The very idea that a government board can somehow determine what occupations will be in demand at any point in the future is an example of what Nobel Laureate Friedrich Hayek calls “The Fatal Conceit.” No central board, even one dominated by local officials and businessmen, can predict which jobs will be in demand in 5, 10, or 15 years. It is doubtful that a local work force board in Silicon Valley in 1978 would have tried to link job training services to personal computer markets. In fact, it is highly unlikely that Steve Jobs will be appointed to the work force development board. The very fact that the boards are compiled of already established leaders for business practically ensures that the entrepreneurs creating the jobs of the future will not be represented on the board.
In this high-technology information age where financial and, more importantly, intellectual capital can travel around the world in a matter of seconds, the jobs in demand in any area can change faster than any geographical local work force board could conceivably update the skills with which to link job training.
The private actions of individual citizens working together in a free market can best build a job training system that meets the needs of its citizens. Private individuals, local communities, and State governments are also more capable than the Federal Government of providing adequate help to those unable to provide training for themselves.

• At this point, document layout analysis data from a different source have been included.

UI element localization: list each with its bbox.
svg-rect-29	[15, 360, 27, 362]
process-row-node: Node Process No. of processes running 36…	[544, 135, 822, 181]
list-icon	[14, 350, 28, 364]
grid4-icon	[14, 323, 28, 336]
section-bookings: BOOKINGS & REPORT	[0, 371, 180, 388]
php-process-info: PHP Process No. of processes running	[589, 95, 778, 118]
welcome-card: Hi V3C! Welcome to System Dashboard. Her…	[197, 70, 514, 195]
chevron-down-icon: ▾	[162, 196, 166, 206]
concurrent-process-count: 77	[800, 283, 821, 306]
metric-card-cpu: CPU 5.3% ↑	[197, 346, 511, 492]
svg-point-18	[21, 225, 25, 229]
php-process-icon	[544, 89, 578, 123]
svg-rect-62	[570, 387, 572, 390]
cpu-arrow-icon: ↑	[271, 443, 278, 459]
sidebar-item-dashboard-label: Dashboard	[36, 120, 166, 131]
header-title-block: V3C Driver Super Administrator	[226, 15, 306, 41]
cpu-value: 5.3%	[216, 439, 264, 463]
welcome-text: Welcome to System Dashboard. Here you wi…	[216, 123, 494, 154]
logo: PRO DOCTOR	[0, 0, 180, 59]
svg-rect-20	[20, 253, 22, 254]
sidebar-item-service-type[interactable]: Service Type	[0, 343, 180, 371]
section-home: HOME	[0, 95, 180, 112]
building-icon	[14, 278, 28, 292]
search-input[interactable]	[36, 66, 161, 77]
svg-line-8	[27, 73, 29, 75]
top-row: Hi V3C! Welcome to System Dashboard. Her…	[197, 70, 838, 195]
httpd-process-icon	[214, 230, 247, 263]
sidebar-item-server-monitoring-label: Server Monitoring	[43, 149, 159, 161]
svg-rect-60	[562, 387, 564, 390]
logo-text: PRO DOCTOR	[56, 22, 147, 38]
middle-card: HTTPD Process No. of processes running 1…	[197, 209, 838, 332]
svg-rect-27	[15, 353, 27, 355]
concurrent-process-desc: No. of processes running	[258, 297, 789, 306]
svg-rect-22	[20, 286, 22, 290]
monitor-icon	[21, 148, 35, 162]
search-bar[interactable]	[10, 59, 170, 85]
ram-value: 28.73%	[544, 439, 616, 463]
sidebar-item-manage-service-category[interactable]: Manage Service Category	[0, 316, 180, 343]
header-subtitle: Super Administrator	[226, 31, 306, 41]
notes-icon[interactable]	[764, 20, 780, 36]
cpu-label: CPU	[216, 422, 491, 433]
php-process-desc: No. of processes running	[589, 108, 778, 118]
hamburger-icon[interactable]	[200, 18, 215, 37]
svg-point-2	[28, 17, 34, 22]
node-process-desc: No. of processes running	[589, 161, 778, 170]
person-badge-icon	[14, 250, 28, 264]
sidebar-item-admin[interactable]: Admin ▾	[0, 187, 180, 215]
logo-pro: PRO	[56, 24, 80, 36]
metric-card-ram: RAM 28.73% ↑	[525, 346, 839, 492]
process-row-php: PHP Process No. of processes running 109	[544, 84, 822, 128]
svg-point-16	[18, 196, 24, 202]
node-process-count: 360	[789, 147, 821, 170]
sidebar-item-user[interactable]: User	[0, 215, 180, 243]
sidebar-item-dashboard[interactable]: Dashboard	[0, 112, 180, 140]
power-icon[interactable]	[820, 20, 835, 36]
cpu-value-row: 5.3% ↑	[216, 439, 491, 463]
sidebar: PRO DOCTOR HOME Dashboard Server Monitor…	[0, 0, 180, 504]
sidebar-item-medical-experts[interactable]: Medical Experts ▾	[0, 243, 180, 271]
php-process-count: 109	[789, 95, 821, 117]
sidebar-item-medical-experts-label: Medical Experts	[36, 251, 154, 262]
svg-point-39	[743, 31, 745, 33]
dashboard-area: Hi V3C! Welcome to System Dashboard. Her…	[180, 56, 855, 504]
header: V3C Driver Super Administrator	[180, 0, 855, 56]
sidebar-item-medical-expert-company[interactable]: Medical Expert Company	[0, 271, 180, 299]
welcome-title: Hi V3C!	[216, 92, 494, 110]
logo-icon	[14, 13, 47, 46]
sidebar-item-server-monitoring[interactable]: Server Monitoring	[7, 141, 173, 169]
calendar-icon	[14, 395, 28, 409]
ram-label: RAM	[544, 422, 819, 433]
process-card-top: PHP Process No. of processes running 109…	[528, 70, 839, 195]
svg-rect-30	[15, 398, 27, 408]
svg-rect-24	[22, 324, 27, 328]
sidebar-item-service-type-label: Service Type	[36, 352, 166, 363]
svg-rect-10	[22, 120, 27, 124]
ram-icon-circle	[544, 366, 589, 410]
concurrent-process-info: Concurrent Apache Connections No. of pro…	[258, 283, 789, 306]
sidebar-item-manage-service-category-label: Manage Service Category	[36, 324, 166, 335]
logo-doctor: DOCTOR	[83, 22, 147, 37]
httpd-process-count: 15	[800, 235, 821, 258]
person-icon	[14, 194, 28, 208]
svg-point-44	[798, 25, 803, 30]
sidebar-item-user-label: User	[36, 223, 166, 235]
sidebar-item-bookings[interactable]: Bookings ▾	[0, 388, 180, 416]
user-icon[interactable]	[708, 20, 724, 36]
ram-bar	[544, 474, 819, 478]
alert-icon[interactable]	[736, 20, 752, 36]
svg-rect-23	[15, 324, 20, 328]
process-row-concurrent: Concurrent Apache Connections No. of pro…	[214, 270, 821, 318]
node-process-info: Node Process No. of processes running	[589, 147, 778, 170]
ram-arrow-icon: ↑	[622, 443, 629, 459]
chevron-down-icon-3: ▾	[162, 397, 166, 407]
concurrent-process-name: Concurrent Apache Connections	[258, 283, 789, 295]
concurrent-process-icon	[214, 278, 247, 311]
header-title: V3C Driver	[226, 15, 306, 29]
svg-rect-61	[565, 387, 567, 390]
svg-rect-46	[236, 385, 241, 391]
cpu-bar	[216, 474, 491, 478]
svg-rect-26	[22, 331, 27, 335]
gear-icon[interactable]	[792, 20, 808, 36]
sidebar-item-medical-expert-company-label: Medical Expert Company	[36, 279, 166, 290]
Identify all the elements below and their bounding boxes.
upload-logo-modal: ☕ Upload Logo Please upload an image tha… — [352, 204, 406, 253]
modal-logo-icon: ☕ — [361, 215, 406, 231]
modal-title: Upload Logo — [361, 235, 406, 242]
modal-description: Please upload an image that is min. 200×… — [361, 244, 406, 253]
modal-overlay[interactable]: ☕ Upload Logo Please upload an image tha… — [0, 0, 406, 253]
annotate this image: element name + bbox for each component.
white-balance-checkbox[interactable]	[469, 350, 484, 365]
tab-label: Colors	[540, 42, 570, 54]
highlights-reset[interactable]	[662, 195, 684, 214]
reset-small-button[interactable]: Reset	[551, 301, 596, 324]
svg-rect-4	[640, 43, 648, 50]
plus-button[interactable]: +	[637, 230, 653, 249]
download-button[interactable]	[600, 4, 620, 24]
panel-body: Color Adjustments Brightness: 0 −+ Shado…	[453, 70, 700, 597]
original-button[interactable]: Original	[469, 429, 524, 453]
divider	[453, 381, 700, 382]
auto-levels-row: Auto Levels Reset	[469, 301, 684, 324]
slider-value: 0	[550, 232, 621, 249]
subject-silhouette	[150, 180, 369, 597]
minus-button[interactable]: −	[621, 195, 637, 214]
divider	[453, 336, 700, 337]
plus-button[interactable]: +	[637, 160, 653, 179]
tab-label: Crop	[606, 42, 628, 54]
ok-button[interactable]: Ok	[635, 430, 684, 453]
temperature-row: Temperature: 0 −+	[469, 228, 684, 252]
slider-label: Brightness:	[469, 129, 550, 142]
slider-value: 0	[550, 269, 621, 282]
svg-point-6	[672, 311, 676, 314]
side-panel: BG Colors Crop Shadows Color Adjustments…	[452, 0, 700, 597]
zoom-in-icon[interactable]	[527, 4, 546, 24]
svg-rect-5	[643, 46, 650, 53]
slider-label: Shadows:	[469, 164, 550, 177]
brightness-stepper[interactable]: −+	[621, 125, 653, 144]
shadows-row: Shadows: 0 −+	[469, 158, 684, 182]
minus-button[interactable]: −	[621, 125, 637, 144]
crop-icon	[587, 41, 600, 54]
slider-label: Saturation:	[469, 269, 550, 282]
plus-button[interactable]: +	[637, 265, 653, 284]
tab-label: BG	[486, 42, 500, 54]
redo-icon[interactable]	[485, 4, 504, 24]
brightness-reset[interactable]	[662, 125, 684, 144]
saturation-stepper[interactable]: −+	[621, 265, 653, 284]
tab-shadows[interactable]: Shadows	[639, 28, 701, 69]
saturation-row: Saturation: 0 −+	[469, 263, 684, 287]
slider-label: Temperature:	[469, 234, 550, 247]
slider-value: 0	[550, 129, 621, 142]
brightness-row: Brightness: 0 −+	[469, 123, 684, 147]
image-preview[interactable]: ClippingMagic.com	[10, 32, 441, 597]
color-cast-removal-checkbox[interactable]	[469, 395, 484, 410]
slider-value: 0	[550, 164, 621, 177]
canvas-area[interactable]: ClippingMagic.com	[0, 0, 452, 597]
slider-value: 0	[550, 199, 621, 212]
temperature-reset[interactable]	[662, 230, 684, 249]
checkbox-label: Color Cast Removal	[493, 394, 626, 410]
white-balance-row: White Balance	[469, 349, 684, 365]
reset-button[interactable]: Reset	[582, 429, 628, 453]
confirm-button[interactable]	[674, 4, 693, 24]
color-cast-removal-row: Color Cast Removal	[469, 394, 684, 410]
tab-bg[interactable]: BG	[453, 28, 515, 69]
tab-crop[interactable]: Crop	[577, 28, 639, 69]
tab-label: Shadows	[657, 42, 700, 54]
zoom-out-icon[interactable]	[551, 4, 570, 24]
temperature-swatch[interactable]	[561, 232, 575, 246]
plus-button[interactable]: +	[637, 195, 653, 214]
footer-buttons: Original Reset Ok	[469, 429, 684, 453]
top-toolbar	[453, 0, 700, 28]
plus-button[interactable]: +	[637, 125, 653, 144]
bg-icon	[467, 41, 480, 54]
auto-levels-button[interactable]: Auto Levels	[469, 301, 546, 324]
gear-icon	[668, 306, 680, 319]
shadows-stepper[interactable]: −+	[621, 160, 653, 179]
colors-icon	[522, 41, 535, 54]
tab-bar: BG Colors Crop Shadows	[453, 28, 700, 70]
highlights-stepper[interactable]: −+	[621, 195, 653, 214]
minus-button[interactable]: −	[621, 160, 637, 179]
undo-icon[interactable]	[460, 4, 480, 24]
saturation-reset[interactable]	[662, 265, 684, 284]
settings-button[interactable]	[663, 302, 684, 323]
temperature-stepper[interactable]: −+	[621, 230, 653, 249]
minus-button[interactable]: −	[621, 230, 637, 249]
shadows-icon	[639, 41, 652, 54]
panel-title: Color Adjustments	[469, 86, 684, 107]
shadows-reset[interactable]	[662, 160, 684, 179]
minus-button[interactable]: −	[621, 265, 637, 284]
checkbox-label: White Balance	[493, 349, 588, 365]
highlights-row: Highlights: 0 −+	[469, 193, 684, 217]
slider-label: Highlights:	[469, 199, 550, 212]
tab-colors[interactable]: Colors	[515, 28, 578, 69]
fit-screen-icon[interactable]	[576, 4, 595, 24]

If the Federal Government returns to constitutional size and reduces the tax and regulatory burden on the American citizen, Federal job training programs of any sort furthers the destructive idea that the proper role of the Federal Government is to provide for all the needs of the citizens. The belief that Congress has a moral duty to administer to the health and welfare of the populace, both of America and the world, is directly responsible for the growth of the welfare state, which threatens to destroy America’s economic prosperity and liberty itself.
I am strongly opposed to this legislation, and believe freedom and free choices and the marketplace and the Constitution is a much better approach.